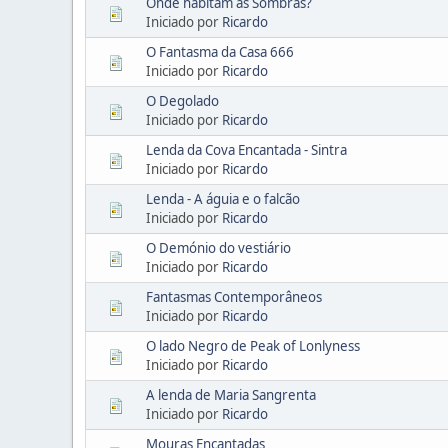
Onde habitam as Sombras?
Iniciado por
Ricardo
O Fantasma da Casa 666
Iniciado por
Ricardo
O Degolado
Iniciado por
Ricardo
Lenda da Cova Encantada - Sintra
Iniciado por
Ricardo
Lenda - A águia e o falcão
Iniciado por
Ricardo
O Demónio do vestiário
Iniciado por
Ricardo
Fantasmas Contemporâneos
Iniciado por
Ricardo
O lado Negro de Peak of Lonlyness
Iniciado por
Ricardo
A lenda de Maria Sangrenta
Iniciado por
Ricardo
Mouras Encantadas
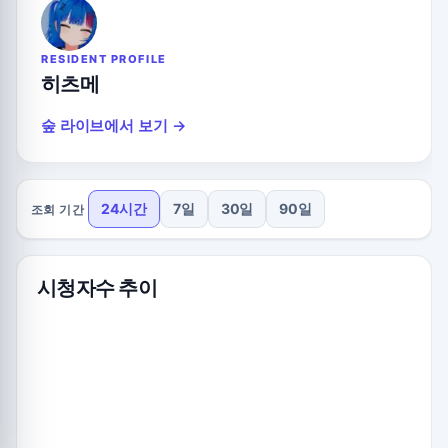
RESIDENT PROFILE
히츠메
숲 라이브에서 보기 →
24시간
7일
30일
90일
조회 기간
시청자수 추이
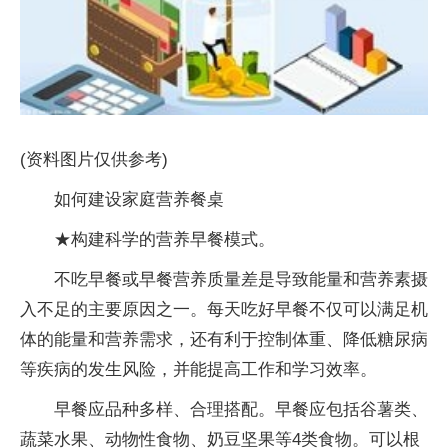
(资料图片仅供参考)
如何建设家庭营养餐桌
★构建科学的营养早餐模式。
不吃早餐或早餐营养质量差是导致能量和营养素摄
入不足的主要原因之一。每天吃好早餐不仅可以满足机
体的能量和营养需求，还有利于控制体重、降低糖尿病
等疾病的发生风险，并能提高工作和学习效率。
早餐应品种多样、合理搭配。早餐应包括谷薯类、
蔬菜水果、动物性食物、奶豆坚果等4类食物。可以根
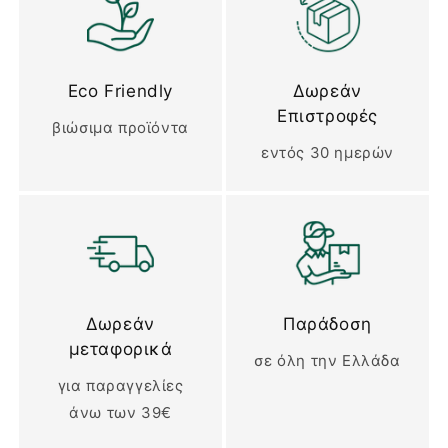
Eco Friendly
Δωρεάν
Επιστροφές
βιώσιμα προϊόντα
εντός 30 ημερών
Δωρεάν
Παράδοση
μεταφορικά
σε όλη την Ελλάδα
για παραγγελίες
άνω των 39€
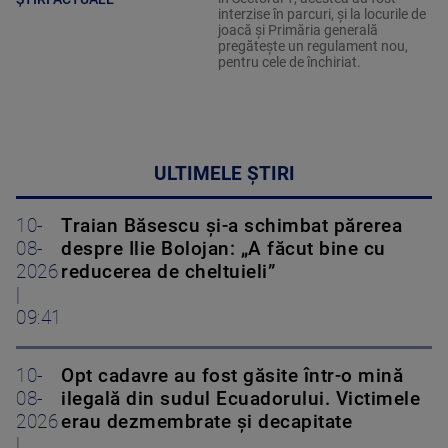
interzise în parcuri, și la locurile de
joacă și Primăria generală
pregătește un regulament nou,
pentru cele de închiriat.
ULTIMELE ȘTIRI
10-
Traian Băsescu și-a schimbat părerea
08-
despre Ilie Bolojan: „A făcut bine cu
2026
reducerea de cheltuieli”
|
09:41
10-
Opt cadavre au fost găsite într-o mină
08-
ilegală din sudul Ecuadorului. Victimele
2026
erau dezmembrate și decapitate
|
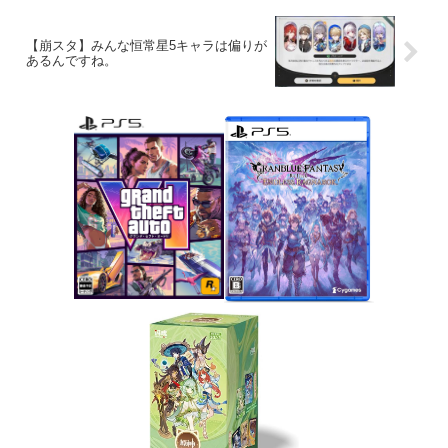
【崩スタ】みんな恒常星5キャラは偏りが
あるんですね。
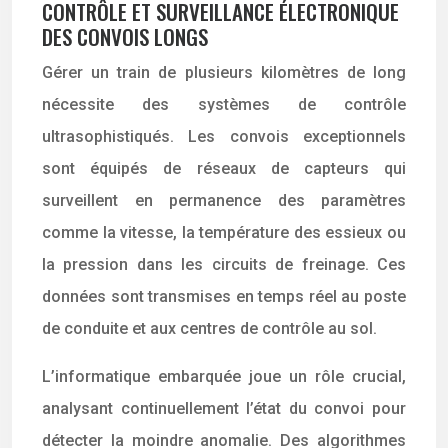
CONTRÔLE ET SURVEILLANCE ÉLECTRONIQUE
DES CONVOIS LONGS
Gérer un train de plusieurs kilomètres de long
nécessite des systèmes de contrôle
ultrasophistiqués. Les convois exceptionnels
sont équipés de réseaux de capteurs qui
surveillent en permanence des paramètres
comme la vitesse, la température des essieux ou
la pression dans les circuits de freinage. Ces
données sont transmises en temps réel au poste
de conduite et aux centres de contrôle au sol.
L’informatique embarquée joue un rôle crucial,
analysant continuellement l’état du convoi pour
détecter la moindre anomalie. Des algorithmes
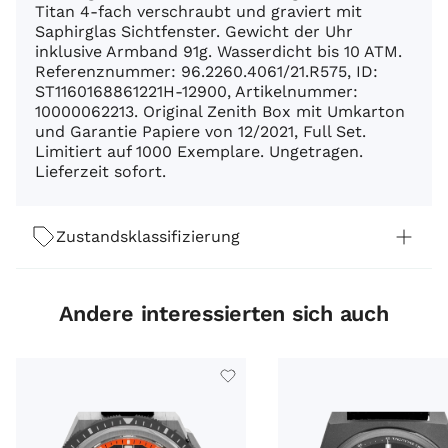
Titan 4-fach verschraubt und graviert mit
Saphirglas Sichtfenster. Gewicht der Uhr
inklusive Armband 91g. Wasserdicht bis 10 ATM.
Referenznummer: 96.2260.4061/21.R575, ID:
ST1160168861221H-12900, Artikelnummer:
10000062213. Original Zenith Box mit Umkarton
und Garantie Papiere von 12/2021, Full Set.
Limitiert auf 1000 Exemplare. Ungetragen.
Lieferzeit sofort.
Zustandsklassifizierung
Andere interessierten sich auch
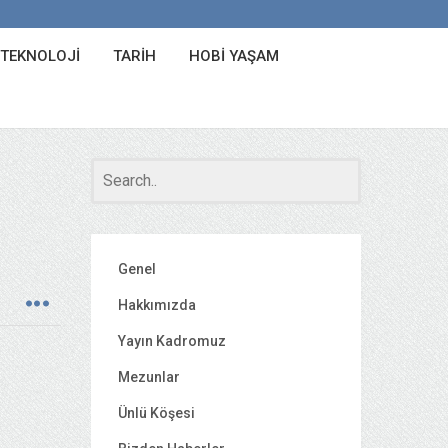
 TEKNOLOJI
TARIH
HOBI YAŞAM
Genel
Hakkımızda
Yayın Kadromuz
Mezunlar
Ünlü Köşesi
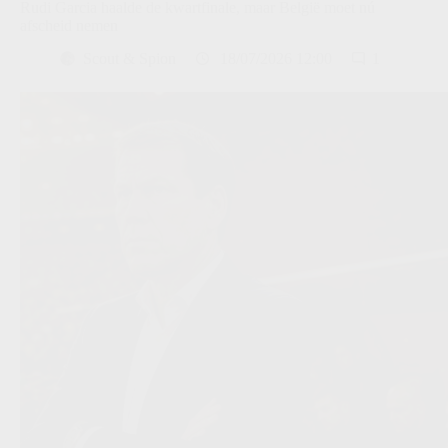
Rudi Garcia haalde de kwartfinale, maar België moet nú
afscheid nemen
Scout & Spion
18/07/2026 12:00
1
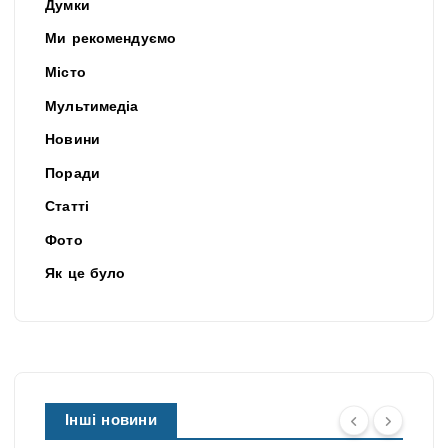
Думки
Ми рекомендуємо
Місто
Мультимедіа
Новини
Поради
Статті
Фото
Як це було
Інші новини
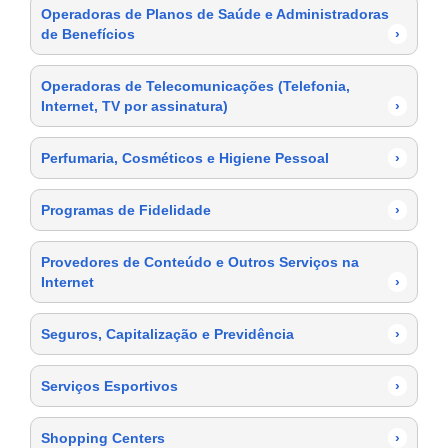
Operadoras de Planos de Saúde e Administradoras
de Benefícios
›
Operadoras de Telecomunicações (Telefonia,
Internet, TV por assinatura)
›
Perfumaria, Cosméticos e Higiene Pessoal
›
Programas de Fidelidade
›
Provedores de Conteúdo e Outros Serviços na
Internet
›
Seguros, Capitalização e Previdência
›
Serviços Esportivos
›
Shopping Centers
›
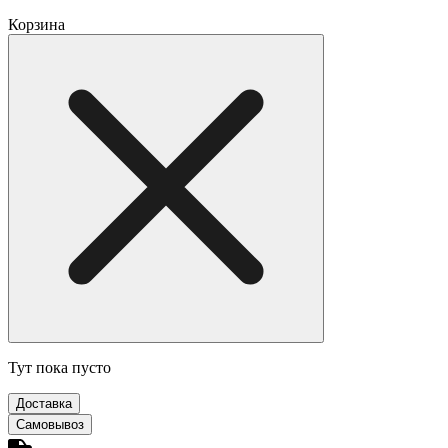
Корзина
Тут пока пусто
Доставка
Самовывоз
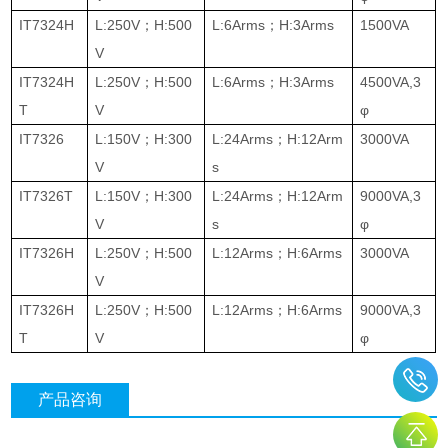
IT7324H
L:250V
；
H:500
L:6Arms
；
H:3Arms
1500VA
V
IT7324H
L:250V
；
H:500
L:6Arms
；
H:3Arms
4500VA,3
T
V
φ
IT7326
L:150V
；
H:300
L:24Arms
；
H:12Arm
3000VA
V
s
IT7326T
L:150V
；
H:300
L:24Arms
；
H:12Arm
9000VA,3
V
s
φ
IT7326H
L:250V
；
H:500
L:12Arms
；
H:6Arms
3000VA
V
IT7326H
L:250V
；
H:500
L:12Arms
；
H:6Arms
9000VA,3
T
V
φ
产品咨询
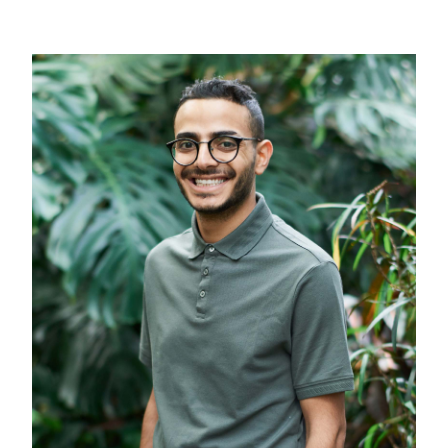
Infographie/3D
apprener à créer des supports de
communication de qualité
Jeux Vidéo
Imaginez et concevez les jeux de demain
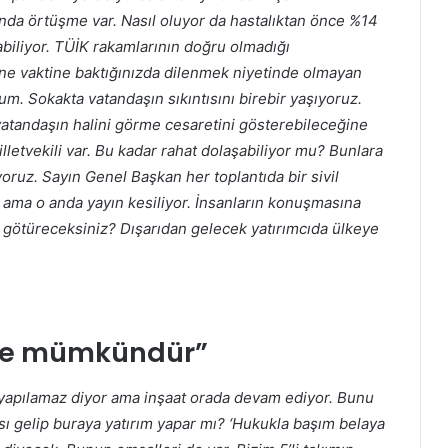
ında örtüşme var. Nasıl oluyor da hastalıktan önce %14
abiliyor. TÜİK rakamlarının doğru olmadığı
ine vaktine baktığınızda dilenmek niyetinde olmayan
m. Sokakta vatandaşın sıkıntısını birebir yaşıyoruz.
 vatandaşın halini görme cesaretini gösterebileceğine
letvekili var. Bu kadar rahat dolaşabiliyor mu? Bunlara
yoruz. Sayın Genel Başkan her toplantıda bir sivil
ama o anda yayın kesiliyor. İnsanların konuşmasına
 götüreceksiniz? Dışarıdan gelecek yatırımcıda ülkeye
etle mümkündür”
yapılamaz diyor ama inşaat orada devam ediyor. Bunu
ı gelip buraya yatırım yapar mı? ‘Hukukla başım belaya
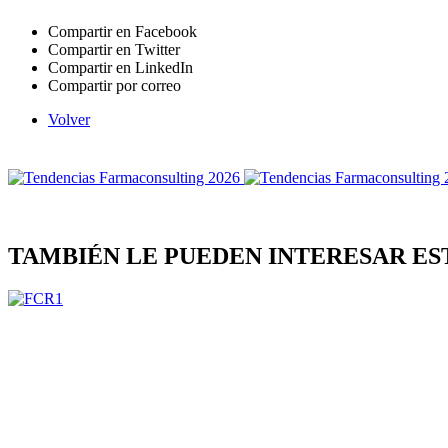
Compartir en Facebook
Compartir en Twitter
Compartir en LinkedIn
Compartir por correo
Volver
TAMBIÉN LE PUEDEN INTERESAR ES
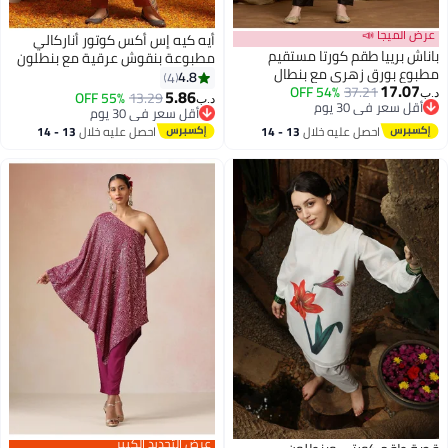
عرض الميجا 📣
أيه كيه إس أكس كوتور أناركالي
باناش برييا طقم كورتا مستقيم
مطبوعة بنقوش عرقية مع بنطلون
مطبوع بورق زهري مع بنطال
ودوباتا
4.8
4
17.07
37.21
54% OFF
ودوپتة – أسود | فستان هندي
5.86
55% OFF
13.29
د.ب‏
د.ب‏
أقل سعر في 30 يوم
للسيدات سالوار سوت | ملابس
أقل سعر في 30 يوم
أقل سعر في 30 يوم
هندية احتفالية للنساء
أقل سعر في 30 يوم
احصل عليه خلال
13 - 14
احصل عليه خلال
13 - 14
اغسطس
اغسطس
عرض التجديد الكبير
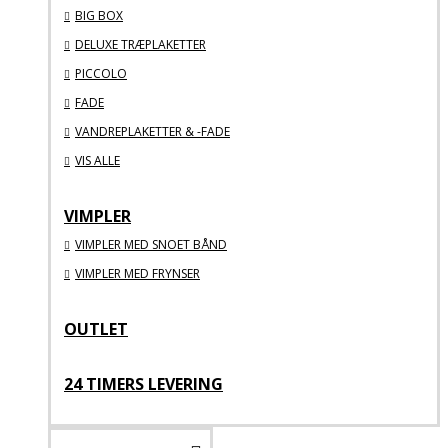
BIG BOX
DELUXE TRÆPLAKETTER
PICCOLO
FADE
VANDREPLAKETTER & -FADE
VIS ALLE
VIMPLER
VIMPLER MED SNOET BÅND
VIMPLER MED FRYNSER
OUTLET
24 TIMERS LEVERING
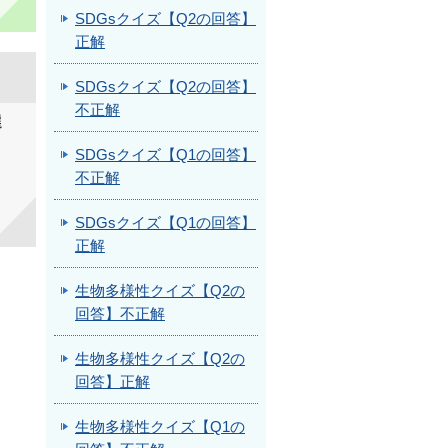
SDGsクイズ【Q2の回答】
正解
SDGsクイズ【Q2の回答】
不正解
選
SDGsクイズ【Q1の回答】
不正解
SDGsクイズ【Q1の回答】
正解
生物多様性クイズ【Q2の
回答】不正解
生物多様性クイズ【Q2の
回答】正解
生物多様性クイズ【Q1の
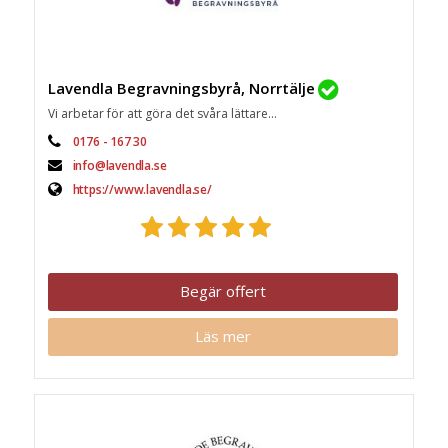
Lavendla Begravningsbyrå, Norrtälje
Vi arbetar för att göra det svåra lättare...
0176 - 167 30
info@lavendla.se
https://www.lavendla.se/
Begär offert
Läs mer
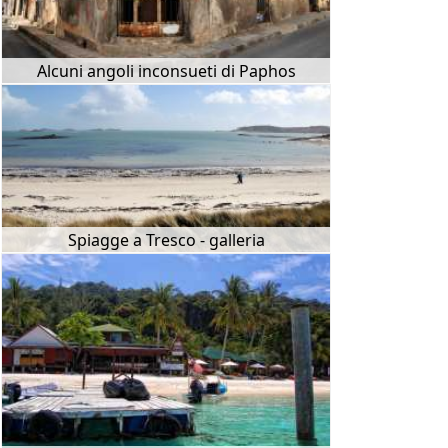
Alcuni angoli inconsueti di Paphos
Spiagge a Tresco - galleria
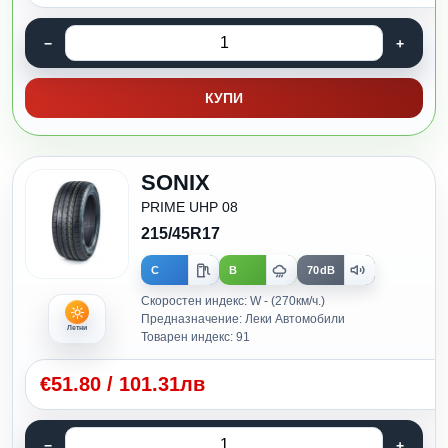
КУПИ
SONIX
PRIME UHP 08
215/45R17
C
B
70dB
Скоростен индекс: W - (270км/ч.)
Предназначение: Леки Автомобили
Летни
Товарен индекс: 91
€
51.80
/
101.31лв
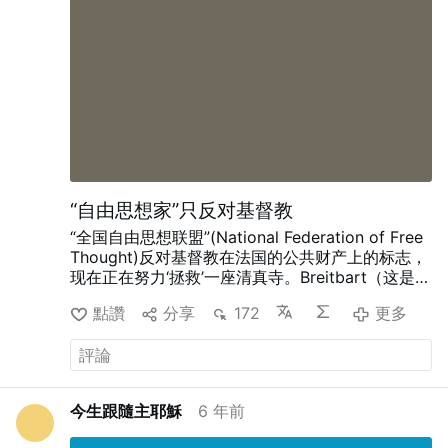
“自由思想家”只反对基督教
“全国自由思想联盟”(National Federation of Free
Thought)反对基督教在法国的公共财产上的标志，
现在正在努力‘拯救’一座清真寺。Breitbart（这是一
个新闻网站，Breitbart是一个新闻网站，主要提供
點讚
分享
172
更多
最新的头条新闻，最热门的新闻和分析资源等。该
网站提供的新闻内容十分广泛，包括电视新闻、体
育新闻、出版新闻、政府大记事以及会议相关的资
讯等。）11月20日)消息称“这是一个奇怪的转折”。
本月早些时候，该组织赢得了一场法律战，将十字
今生跟隨主耶穌
6 年前
架上的若望·保禄二世塑像移除。现在他们支持在巴
黎附近为维护清真寺而战斗的克里奇穆斯林。
在此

__Exercise details__: Could the stretch from the line with "للسيدات سالوار سوت | ملابس" through the line with "Товарен индекс: 91" in the listing above be restated word for word, minus the pictures?

__Response area__:
للسيدات سالوار سوت | ملابس
أقل سعر في 30 يوم
أقل سعر في 30 يوم
هندية احتفالية للنساء
أقل سعر في 30 يوم
احصل عليه خلال
13 - 14
احصل عليه خلال
13 - 14
اغسطس
اغسطس
عرض التجديد الكبير
BIG BOX
DELUXE TRÆPLAKETTER
PICCOLO
FADE
VANDREPLAKETTER & -FADE
VIS ALLE
VIMPLER
VIMPLER MED SNOET BÅND
VIMPLER MED FRYNSER
OUTLET
24 TIMERS LEVERING
SDGsクイズ【Q2の回答】
正解
SDGsクイズ【Q2の回答】
不正解
選
SDGsクイズ【Q1の回答】
不正解
SDGsクイズ【Q1の回答】
正解
生物多様性クイズ【Q2の
回答】不正解
生物多様性クイズ【Q2の
回答】正解
生物多様性クイズ【Q1の
Lavendla Begravningsbyrå, Norrtälje
Vi arbetar för att göra det svåra lättare...
0176 - 167 30
info@lavendla.se
https://www.lavendla.se/
Begär offert
Läs mer
Alcuni angoli inconsueti di Paphos
Spiagge a Tresco - galleria
КУПИ
SONIX
PRIME UHP 08
215/45R17
C
B
70dB
Скоростен индекс: W - (270км/ч.)
Предназначение: Леки Автомобили
Летни
Товарен индекс: 91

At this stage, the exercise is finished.